As I showed in my Madison Bumgarner post, pitchers with less than two years of service time don't get big bucks on extensions. Hudson and Bumgarner currently have much better bodies of work than James Shields, Ubaldo Jimenez, Brett Anderson, and Wade Davis did, but they probably couldn't push the guaranteed money much past $15MM by signing now. Instead, Hudson and Bumgarner may attempt to set a new standard for pitchers with between two and three years of service, one year from now.
The two-to-three record holder is Gio Gonzalez, who flew past the standard $30MM extension by getting a $42MM guarantee from the Nationals. However, Gonzalez is not a good comparison for Hudson, as the former was a Super Two. Hudson won't be. The Proformance client will go to arbitration three times, beginning with the 2014 season.

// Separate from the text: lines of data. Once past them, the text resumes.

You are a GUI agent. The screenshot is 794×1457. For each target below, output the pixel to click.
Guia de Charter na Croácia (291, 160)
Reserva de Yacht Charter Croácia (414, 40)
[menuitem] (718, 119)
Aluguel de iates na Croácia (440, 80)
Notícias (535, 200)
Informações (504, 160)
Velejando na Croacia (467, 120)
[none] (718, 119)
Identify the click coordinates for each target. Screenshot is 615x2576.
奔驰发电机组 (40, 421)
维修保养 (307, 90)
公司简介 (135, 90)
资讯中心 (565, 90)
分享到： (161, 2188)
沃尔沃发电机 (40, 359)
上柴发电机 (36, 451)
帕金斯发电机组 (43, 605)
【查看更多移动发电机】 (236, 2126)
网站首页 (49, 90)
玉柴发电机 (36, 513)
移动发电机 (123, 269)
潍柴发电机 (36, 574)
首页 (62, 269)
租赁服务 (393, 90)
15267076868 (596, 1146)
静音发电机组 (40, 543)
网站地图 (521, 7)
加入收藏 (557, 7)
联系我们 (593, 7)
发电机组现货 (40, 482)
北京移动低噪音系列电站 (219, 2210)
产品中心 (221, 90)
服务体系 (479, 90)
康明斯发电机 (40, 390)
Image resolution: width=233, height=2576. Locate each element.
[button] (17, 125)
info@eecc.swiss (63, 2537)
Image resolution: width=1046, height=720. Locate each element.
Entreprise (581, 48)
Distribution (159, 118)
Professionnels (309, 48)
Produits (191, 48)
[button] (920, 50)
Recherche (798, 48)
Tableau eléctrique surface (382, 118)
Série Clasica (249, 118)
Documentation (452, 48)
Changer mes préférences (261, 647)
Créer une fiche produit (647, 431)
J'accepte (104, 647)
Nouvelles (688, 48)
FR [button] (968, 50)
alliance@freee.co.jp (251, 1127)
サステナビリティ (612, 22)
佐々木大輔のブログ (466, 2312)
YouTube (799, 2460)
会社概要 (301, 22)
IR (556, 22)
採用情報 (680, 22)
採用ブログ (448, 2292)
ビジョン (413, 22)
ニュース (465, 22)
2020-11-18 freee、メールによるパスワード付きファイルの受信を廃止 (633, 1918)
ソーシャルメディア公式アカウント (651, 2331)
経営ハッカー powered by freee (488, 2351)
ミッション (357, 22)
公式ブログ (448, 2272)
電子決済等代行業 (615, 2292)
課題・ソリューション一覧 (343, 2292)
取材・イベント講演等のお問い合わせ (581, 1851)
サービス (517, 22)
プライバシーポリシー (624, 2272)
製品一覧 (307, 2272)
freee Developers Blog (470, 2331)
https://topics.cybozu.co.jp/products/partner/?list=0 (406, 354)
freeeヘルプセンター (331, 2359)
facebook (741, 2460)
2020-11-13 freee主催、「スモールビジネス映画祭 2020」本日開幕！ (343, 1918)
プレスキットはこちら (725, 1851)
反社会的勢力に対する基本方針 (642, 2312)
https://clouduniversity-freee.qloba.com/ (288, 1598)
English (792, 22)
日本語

The typical 2+ pitcher extension is a four-year, $30MM deal, signed by Jon Lester, Clay Buchholz, Yovani Gallardo, Trevor Cahill, and Ricky Romero. These deals included one or two club options. Hudson will match this group in service time after the 2012 season, but he already matches them in overall statistics. Hudson already has more innings and wins than Gallardo did and more strikeouts than Lester or Cahill. If Hudson reaches his 2012 Bill James projections, he'll have at least a 185 inning, 11 win, 141 strikeout, and significant ERA advantage over any of those 2+ peers. Hudson and Bumgarner will likely be in a class by themselves, and if they sign extensions a year from now they ought to be able to raise the bar to $40MM over five years for non-Super Two 2+ pitchers.